Graphs show the distribution of mature granule cells (top) and type 1 cells (bottom) along the dorsal–ventral axis of the hippocampus. Black dots depict the total number of cells at each bregma level (top graph only), whereas blue dots depict the number of mature or type 1 cells, respectively. Red triangles give the percentage of mature or type 1 cells at each level. No relationship between mature cells and bregma level was evident, while higher numbers and proportions of type 1 cells were present at more dorsal levels.

Figure 6.

Summary of the key findings of the study.

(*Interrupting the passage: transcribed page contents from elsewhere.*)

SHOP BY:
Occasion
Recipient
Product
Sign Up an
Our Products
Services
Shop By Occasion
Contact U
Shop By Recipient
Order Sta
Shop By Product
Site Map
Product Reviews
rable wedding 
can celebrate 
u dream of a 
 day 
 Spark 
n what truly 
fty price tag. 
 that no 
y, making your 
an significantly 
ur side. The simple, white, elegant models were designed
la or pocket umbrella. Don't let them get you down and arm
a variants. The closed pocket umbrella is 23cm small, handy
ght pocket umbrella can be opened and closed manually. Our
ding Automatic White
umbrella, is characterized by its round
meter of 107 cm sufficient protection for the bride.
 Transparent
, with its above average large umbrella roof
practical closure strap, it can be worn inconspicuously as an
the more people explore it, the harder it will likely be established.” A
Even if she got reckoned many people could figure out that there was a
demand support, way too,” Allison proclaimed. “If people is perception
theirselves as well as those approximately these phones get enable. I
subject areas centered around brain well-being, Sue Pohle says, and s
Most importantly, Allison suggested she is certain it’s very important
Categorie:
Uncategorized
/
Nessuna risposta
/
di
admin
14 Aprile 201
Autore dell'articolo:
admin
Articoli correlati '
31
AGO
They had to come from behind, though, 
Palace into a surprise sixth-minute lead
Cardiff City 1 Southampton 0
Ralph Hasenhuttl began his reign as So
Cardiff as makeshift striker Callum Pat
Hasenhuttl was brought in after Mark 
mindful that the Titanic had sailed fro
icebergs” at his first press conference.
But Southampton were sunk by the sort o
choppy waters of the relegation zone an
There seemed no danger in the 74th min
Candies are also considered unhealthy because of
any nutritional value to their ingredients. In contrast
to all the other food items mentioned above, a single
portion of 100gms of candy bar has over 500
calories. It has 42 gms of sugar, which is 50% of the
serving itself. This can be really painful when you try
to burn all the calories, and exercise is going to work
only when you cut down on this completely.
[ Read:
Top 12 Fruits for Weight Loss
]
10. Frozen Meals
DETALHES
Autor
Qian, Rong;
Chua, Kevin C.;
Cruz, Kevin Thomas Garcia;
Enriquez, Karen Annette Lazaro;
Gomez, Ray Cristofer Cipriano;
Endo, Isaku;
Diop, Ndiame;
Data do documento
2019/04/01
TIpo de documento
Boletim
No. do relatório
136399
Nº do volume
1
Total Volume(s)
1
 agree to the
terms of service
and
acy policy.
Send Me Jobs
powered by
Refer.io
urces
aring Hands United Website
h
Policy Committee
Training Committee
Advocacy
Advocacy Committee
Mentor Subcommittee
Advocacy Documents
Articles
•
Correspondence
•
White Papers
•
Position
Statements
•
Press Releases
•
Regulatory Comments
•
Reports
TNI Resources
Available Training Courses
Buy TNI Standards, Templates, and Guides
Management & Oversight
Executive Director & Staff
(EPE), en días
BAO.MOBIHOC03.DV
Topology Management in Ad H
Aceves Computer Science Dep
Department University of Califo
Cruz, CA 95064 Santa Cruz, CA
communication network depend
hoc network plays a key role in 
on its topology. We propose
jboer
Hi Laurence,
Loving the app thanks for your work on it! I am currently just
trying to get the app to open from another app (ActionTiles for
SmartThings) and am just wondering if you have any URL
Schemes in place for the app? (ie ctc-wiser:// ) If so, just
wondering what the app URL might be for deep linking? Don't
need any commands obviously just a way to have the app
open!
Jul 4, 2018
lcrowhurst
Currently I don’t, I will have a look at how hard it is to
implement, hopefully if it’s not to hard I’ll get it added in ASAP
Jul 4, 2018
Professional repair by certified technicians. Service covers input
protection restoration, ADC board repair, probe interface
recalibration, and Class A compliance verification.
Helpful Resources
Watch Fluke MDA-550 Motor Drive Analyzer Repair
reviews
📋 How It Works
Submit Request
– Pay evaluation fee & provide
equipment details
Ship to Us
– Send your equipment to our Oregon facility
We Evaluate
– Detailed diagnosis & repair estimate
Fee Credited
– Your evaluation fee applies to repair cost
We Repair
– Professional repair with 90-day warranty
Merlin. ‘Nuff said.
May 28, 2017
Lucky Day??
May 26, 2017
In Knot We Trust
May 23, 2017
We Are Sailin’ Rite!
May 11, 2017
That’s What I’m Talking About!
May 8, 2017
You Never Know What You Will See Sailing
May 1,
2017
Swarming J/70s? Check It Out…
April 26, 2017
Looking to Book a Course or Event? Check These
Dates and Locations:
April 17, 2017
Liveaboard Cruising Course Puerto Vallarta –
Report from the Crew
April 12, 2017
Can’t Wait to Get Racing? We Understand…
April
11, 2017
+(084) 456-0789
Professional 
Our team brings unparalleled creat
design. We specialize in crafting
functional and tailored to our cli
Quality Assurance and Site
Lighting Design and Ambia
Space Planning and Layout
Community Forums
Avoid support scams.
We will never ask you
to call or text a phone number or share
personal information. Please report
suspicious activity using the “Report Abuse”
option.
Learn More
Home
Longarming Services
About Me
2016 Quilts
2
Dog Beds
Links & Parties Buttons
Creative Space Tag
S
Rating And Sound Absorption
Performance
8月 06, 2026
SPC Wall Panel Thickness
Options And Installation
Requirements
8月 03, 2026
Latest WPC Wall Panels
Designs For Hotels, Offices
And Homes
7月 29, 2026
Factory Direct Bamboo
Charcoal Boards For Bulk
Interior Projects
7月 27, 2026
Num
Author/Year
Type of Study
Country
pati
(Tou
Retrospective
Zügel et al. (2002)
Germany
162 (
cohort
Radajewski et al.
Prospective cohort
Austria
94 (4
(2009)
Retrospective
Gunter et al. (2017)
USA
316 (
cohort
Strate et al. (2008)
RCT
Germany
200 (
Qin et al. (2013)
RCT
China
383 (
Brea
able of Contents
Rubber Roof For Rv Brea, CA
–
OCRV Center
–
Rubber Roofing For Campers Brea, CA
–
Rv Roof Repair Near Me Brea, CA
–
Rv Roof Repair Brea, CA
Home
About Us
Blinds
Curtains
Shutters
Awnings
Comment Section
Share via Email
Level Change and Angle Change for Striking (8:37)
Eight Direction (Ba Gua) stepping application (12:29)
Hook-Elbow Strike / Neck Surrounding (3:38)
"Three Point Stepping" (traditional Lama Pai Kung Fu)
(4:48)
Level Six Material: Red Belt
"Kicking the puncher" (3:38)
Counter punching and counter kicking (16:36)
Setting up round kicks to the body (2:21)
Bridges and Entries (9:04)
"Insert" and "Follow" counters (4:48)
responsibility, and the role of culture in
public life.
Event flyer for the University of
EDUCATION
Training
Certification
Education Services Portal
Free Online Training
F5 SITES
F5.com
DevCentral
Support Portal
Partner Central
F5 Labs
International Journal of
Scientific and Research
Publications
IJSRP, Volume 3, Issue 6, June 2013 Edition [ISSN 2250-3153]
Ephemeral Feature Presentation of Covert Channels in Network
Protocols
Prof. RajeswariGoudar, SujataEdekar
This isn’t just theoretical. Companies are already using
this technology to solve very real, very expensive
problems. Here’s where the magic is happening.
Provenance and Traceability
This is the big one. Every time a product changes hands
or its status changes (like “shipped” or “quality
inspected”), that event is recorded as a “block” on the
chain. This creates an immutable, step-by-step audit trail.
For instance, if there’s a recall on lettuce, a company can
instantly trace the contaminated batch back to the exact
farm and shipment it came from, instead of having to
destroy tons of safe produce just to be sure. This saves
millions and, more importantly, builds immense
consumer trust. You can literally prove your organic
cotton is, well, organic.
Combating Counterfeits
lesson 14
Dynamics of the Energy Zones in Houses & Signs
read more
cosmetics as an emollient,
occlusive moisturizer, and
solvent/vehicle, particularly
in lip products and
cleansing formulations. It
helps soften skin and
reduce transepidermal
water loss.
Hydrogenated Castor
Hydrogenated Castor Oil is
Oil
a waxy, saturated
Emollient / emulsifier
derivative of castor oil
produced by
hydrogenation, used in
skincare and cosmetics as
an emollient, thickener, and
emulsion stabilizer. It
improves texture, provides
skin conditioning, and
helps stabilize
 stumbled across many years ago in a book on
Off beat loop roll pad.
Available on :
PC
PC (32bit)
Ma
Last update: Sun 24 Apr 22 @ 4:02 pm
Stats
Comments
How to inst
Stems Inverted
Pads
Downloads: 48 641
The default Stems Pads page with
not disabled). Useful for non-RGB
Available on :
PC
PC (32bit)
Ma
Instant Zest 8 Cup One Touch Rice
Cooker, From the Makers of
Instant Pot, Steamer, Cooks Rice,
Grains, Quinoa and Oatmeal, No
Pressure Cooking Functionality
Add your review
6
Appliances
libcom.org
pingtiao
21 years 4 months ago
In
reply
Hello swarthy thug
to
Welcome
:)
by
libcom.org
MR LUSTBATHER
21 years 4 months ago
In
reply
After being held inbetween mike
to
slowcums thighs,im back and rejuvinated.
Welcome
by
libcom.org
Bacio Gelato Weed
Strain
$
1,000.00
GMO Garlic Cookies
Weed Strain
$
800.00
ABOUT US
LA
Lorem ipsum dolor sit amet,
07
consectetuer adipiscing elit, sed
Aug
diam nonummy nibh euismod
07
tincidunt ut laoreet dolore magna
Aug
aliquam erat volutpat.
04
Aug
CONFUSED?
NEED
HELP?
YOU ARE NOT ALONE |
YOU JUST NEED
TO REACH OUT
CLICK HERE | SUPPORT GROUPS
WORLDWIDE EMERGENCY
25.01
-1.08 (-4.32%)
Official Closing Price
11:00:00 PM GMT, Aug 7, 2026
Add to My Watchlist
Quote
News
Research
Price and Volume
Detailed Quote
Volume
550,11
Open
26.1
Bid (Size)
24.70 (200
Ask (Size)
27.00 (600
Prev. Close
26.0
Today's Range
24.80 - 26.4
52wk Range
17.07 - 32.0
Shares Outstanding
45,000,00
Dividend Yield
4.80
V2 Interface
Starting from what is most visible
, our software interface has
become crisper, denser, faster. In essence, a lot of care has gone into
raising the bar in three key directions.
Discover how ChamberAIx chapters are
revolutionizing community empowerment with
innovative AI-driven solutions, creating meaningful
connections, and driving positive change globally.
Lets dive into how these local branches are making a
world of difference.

The first panel shows five type 1 progenitor cells labeled with either RFP (red) or YFP (yellow), numbered from 1 to 5. Under control conditions, most of the type 1 cells remain quiescent (progenitor cells 1, 2, 4, and 5 remain quiescent); however, a proportion of type 1 cells will enter the mitotic cycle to give rise to differentiated cells (only progenitor cell 3 undergoes terminal differentiation). After epileptogenesis, the following three key changes occur: (1) the number of clusters containing type 1 cells decreases in epileptic animals relative to controls, and the number of clusters composed of differentiated DGCs and astrocytes increases (progenitors 1, 2, 4, and 5 terminally differentiate); (2) progenitor cells either produce all correctly located offspring, or ectopic offspring (progenitor cell 5 gives rise to a cluster composed entirely of ectopic DGCs); and (3) progenitor cells that produce correctly located offspring occasionally produce cells with a basal dendrite, but mostly produce cells with normal dendrites (progenitor cells 1 and 2 give rise to clusters that contain DGCs with basal dendrites and normal DGCs).